2023 saw you release two albums in a year. Was there any blur between Warm Blanket and Trust Your Gut, in terms of songwriting or themes and concepts?
The records are actually very separate work. Trust Your Gut was written over the course of a couple of years in collaboration with my bandmates and friends, working towards a group of songs that fuse a lot of the indie and pop influences I love.
Warm Blanket was primarily a solo effort, recording the majority of it at home, and it was a larger comment on apathetic indie rock where the songs never really “kick in”. It was much more experimental for me and almost a side project of a record.
Do you see the two albums as being in dialogue with one another?
Only in the sense that working on both of them around the same time allowed me to explore different modes of arranging and recording than I would have otherwise, and I’m sure they influenced one another in that way.
You’ll be doing a lot of touring in the next month or two — have translating these songs into the live setting been any more challenging than their predecessors?
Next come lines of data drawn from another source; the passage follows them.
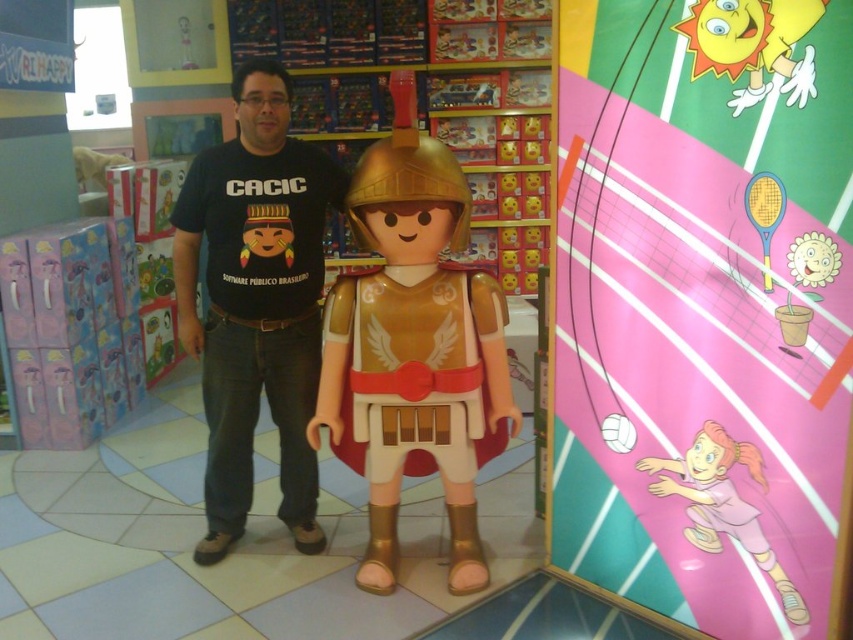 Question: Is matte gold armor at center wider than pink matte volleyball at center?

Choices:
 (A) no
 (B) yes

Answer: (B)

Question: Observing the image, what is the correct spatial positioning of matte gold armor at center in reference to black matte t-shirt at center?

Choices:
 (A) right
 (B) left

Answer: (A)

Question: Which of these objects is positioned farthest from the matte gold armor at center?

Choices:
 (A) pink matte volleyball at center
 (B) black matte t-shirt at center

Answer: (A)

Question: Can you confirm if matte gold armor at center is wider than pink matte volleyball at center?

Choices:
 (A) no
 (B) yes

Answer: (B)

Question: Estimate the real-world distances between objects in this image. Which object is farther from the black matte t-shirt at center?

Choices:
 (A) matte gold armor at center
 (B) pink matte volleyball at center

Answer: (B)

Question: Which point appears closest to the camera in this image?

Choices:
 (A) (294, 225)
 (B) (448, 486)

Answer: (A) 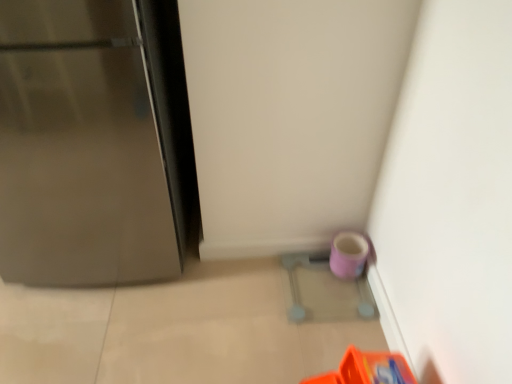 Where is `free spot below satin metallic door at left (from a real-world perspective)`? This screenshot has height=384, width=512. free spot below satin metallic door at left (from a real-world perspective) is located at coordinates (88, 249). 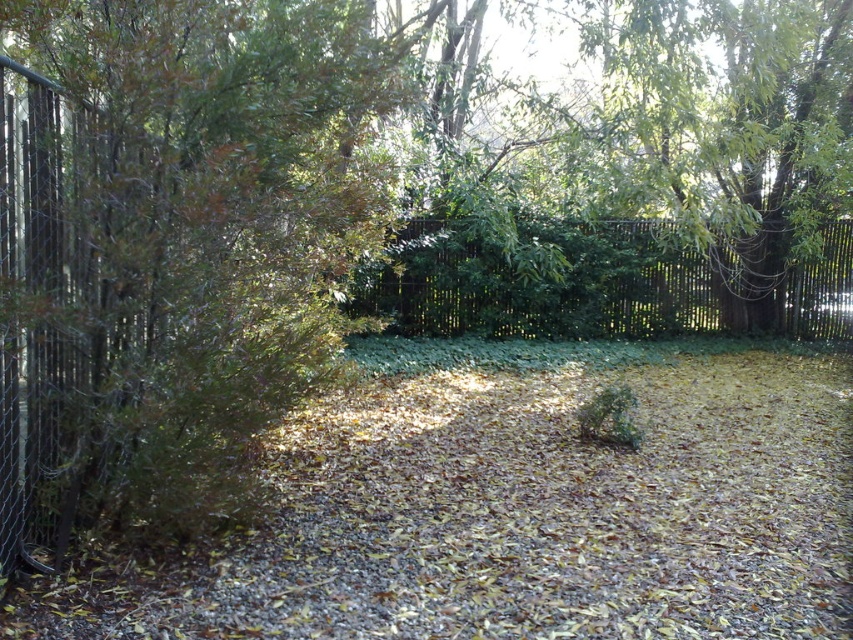 You are a gardener planning to lay a new walkway between the brown gravel path at center and the green wooden fence at center. Which object is wider to determine where to place the walkway?

The brown gravel path at center is wider than the green wooden fence at center, so the walkway should be placed next to the brown gravel path at center to ensure sufficient space. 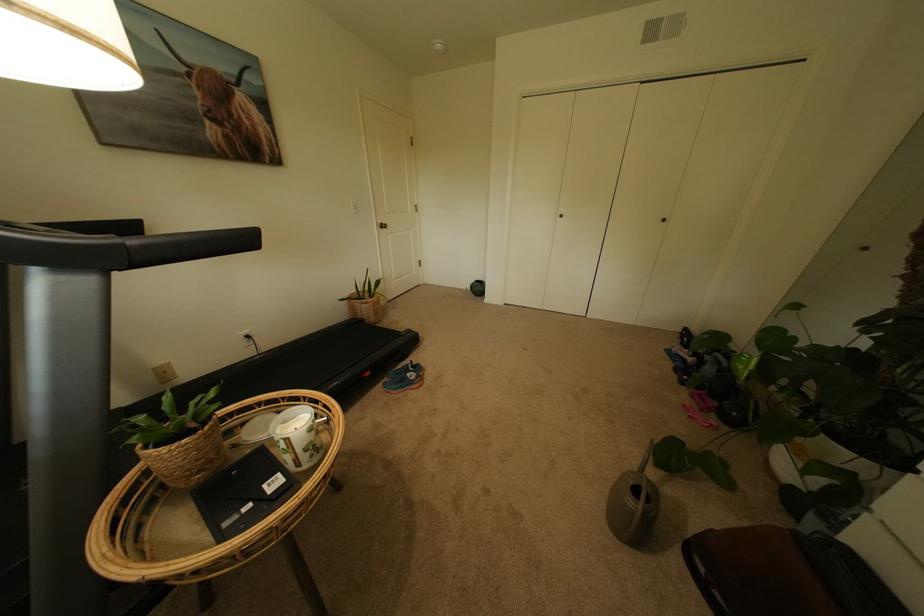 Find the location of a particular element. black picture frame is located at coordinates (186, 95). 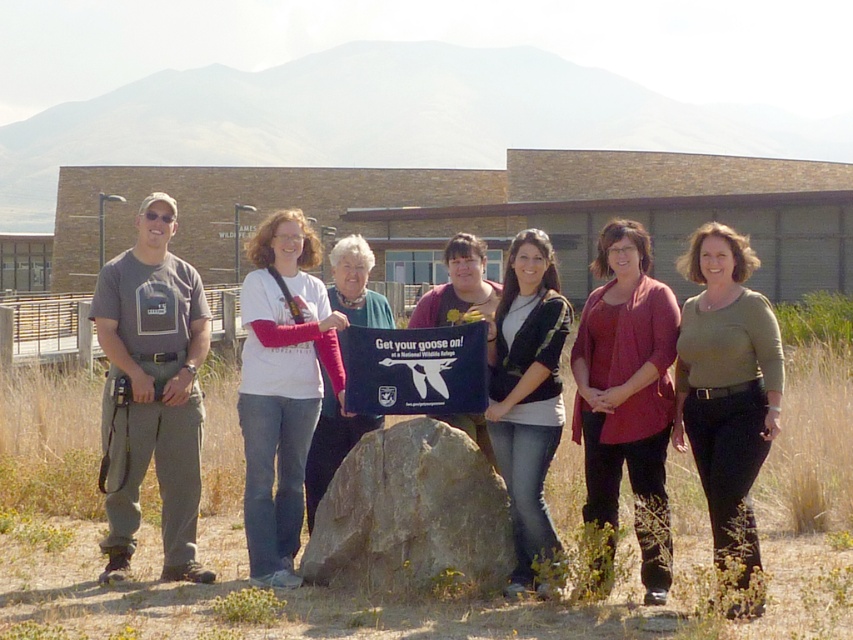 You are standing at the point with coordinates point (427,365). You want to move to the point with coordinates point (520,368). Is the point you want to reach located behind you?

Yes, the point (520,368) is behind point (427,365), so the point you want to reach is located behind you.

You are a photographer trying to capture a group photo where the white cotton shirt at center and the matte black shirt at center are both visible. Based on their heights, which one might you need to adjust the camera angle for to ensure both are fully visible?

The white cotton shirt at center is much taller than the matte black shirt at center. To ensure both are fully visible, you might need to lower the camera angle slightly to capture the taller individual without cropping them.

You are a photographer standing in front of the group. You want to take a photo that includes both the gray rock at center and the blue fabric sign at center. Which object should you focus on first to ensure both are in sharp focus?

You should focus on the gray rock at center first because it is closer to the viewer than the blue fabric sign at center, so starting with the closer object ensures depth of field includes both. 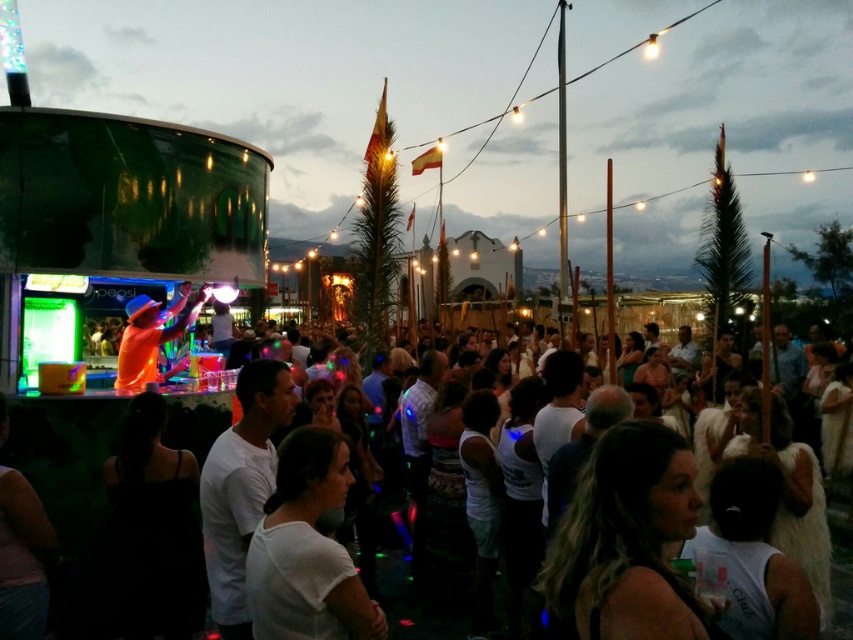 Looking at this image, is white matte shirt at center bigger than orange fabric dj at center?

No, white matte shirt at center is not bigger than orange fabric dj at center.

Is white matte shirt at center thinner than orange fabric dj at center?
I wouldn’t call it a challenge as much as it’s just been exciting to execute. It’s definitely a more complex arrangement than two guitars, bass and drums, and being able to translate all of it live has been more fun than ever for us. Hearing all the instruments live just makes me even more excited for these tours.
Has California had any effect on your songwriting? There seemed to be something a little wistful in “Cloudy and 55″…
I definitely miss the East Coast sometimes and the types of music and shows that happen out there, but I think being in California has let me explore other ways of writing and recording in a way that I never would have before. It just feels more collaborative and pop-focused in a way that I think is really fun and freeing.
There’s been a lot of discussion about parasocial relationships in recent years, and I’m curious — was the lyric “I’m just somebody that you made up” from “Losing the Thread” an allusion to that?
Not directly about parasocial relationships but it’s definitely in that vein – thinking that someone you’ve known in other contexts should be a certain way, or cooler or superhuman. I think we do that with people in our social circles in addition to cultural figures.
Do you generally read while on tour? And if so — do you have anything ready to go for the current one?
The closest I come to reading on tour is audiobooks – I’m planning on finally listening to Women Talking on this one. I just saw the movie and my partner and I both want to read the book now.